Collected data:
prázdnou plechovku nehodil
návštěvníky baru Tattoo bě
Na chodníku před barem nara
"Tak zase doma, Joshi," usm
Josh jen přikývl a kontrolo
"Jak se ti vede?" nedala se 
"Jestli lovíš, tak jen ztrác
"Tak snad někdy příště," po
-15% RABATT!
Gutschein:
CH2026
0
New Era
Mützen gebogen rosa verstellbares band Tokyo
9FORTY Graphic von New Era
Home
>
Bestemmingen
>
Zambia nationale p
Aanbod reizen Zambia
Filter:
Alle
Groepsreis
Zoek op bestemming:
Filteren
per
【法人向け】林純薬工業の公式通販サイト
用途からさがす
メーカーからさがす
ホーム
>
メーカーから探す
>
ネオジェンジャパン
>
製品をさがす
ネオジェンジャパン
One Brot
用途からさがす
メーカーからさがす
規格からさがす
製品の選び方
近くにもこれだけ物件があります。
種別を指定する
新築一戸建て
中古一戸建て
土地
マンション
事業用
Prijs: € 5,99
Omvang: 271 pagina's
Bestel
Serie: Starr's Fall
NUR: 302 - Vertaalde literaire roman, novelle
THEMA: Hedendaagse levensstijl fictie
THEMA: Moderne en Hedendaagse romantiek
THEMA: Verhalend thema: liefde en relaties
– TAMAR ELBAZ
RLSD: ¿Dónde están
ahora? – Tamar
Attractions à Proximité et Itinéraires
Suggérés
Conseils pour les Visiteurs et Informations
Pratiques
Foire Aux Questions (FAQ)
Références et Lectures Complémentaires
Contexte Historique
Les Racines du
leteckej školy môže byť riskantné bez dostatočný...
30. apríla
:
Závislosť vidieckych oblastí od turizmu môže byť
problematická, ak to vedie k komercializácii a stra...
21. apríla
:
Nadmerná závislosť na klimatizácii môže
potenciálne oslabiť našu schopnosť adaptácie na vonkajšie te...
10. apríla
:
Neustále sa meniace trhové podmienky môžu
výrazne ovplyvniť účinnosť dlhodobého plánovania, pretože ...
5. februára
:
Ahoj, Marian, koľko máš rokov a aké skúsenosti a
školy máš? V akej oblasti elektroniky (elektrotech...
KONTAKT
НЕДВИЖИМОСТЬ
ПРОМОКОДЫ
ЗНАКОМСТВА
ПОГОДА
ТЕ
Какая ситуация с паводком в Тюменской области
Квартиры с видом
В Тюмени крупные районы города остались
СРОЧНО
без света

## What you should do
Transcribe all of the data above, character for character.

## Written response
prázdnou plechovku nehodil
návštěvníky baru Tattoo bě
Na chodníku před barem nara
"Tak zase doma, Joshi," usm
Josh jen přikývl a kontrolo
"Jak se ti vede?" nedala se 
"Jestli lovíš, tak jen ztrác
"Tak snad někdy příště," po
-15% RABATT!
Gutschein:
CH2026
0
New Era
Mützen gebogen rosa verstellbares band Tokyo
9FORTY Graphic von New Era
Home
>
Bestemmingen
>
Zambia nationale p
Aanbod reizen Zambia
Filter:
Alle
Groepsreis
Zoek op bestemming:
Filteren
per
【法人向け】林純薬工業の公式通販サイト
用途からさがす
メーカーからさがす
ホーム
>
メーカーから探す
>
ネオジェンジャパン
>
製品をさがす
ネオジェンジャパン
One Brot
用途からさがす
メーカーからさがす
規格からさがす
製品の選び方
近くにもこれだけ物件があります。
種別を指定する
新築一戸建て
中古一戸建て
土地
マンション
事業用
Prijs: € 5,99
Omvang: 271 pagina's
Bestel
Serie: Starr's Fall
NUR: 302 - Vertaalde literaire roman, novelle
THEMA: Hedendaagse levensstijl fictie
THEMA: Moderne en Hedendaagse romantiek
THEMA: Verhalend thema: liefde en relaties
– TAMAR ELBAZ
RLSD: ¿Dónde están
ahora? – Tamar
Attractions à Proximité et Itinéraires
Suggérés
Conseils pour les Visiteurs et Informations
Pratiques
Foire Aux Questions (FAQ)
Références et Lectures Complémentaires
Contexte Historique
Les Racines du
leteckej školy môže byť riskantné bez dostatočný...
30. apríla
:
Závislosť vidieckych oblastí od turizmu môže byť
problematická, ak to vedie k komercializácii a stra...
21. apríla
:
Nadmerná závislosť na klimatizácii môže
potenciálne oslabiť našu schopnosť adaptácie na vonkajšie te...
10. apríla
:
Neustále sa meniace trhové podmienky môžu
výrazne ovplyvniť účinnosť dlhodobého plánovania, pretože ...
5. februára
:
Ahoj, Marian, koľko máš rokov a aké skúsenosti a
školy máš? V akej oblasti elektroniky (elektrotech...
KONTAKT
НЕДВИЖИМОСТЬ
ПРОМОКОДЫ
ЗНАКОМСТВА
ПОГОДА
ТЕ
Какая ситуация с паводком в Тюменской области
Квартиры с видом
В Тюмени крупные районы города остались
СРОЧНО
без света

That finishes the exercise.